### [Excerpts from a dataset]
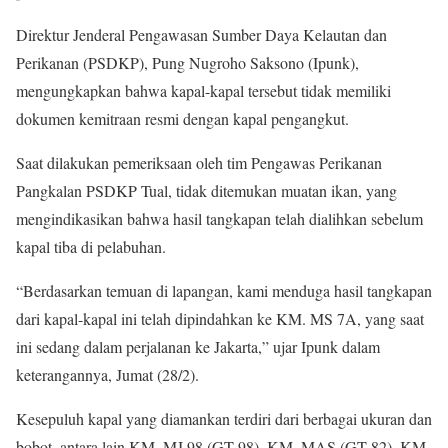
Direktur Jenderal Pengawasan Sumber Daya Kelautan dan
Perikanan (PSDKP), Pung Nugroho Saksono (Ipunk),
mengungkapkan bahwa kapal-kapal tersebut tidak memiliki
dokumen kemitraan resmi dengan kapal pengangkut.
Saat dilakukan pemeriksaan oleh tim Pengawas Perikanan
Pangkalan PSDKP Tual, tidak ditemukan muatan ikan, yang
mengindikasikan bahwa hasil tangkapan telah dialihkan sebelum
kapal tiba di pelabuhan.
“Berdasarkan temuan di lapangan, kami menduga hasil tangkapan
dari kapal-kapal ini telah dipindahkan ke KM. MS 7A, yang saat
ini sedang dalam perjalanan ke Jakarta,” ujar Ipunk dalam
keterangannya, Jumat (28/2).
Kesepuluh kapal yang diamankan terdiri dari berbagai ukuran dan
bobot, antara lain KM. MJ 98 (GT 98), KM. MAS (GT 82), KM.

### [PROBLEM TO SOLVE]
Lines from the one containing "mengindikasikan bahwa hasil" to the end of the data are to be printed exactly, including the first and last.

### [SOLUTION BELOW]
mengindikasikan bahwa hasil tangkapan telah dialihkan sebelum
kapal tiba di pelabuhan.
“Berdasarkan temuan di lapangan, kami menduga hasil tangkapan
dari kapal-kapal ini telah dipindahkan ke KM. MS 7A, yang saat
ini sedang dalam perjalanan ke Jakarta,” ujar Ipunk dalam
keterangannya, Jumat (28/2).
Kesepuluh kapal yang diamankan terdiri dari berbagai ukuran dan
bobot, antara lain KM. MJ 98 (GT 98), KM. MAS (GT 82), KM.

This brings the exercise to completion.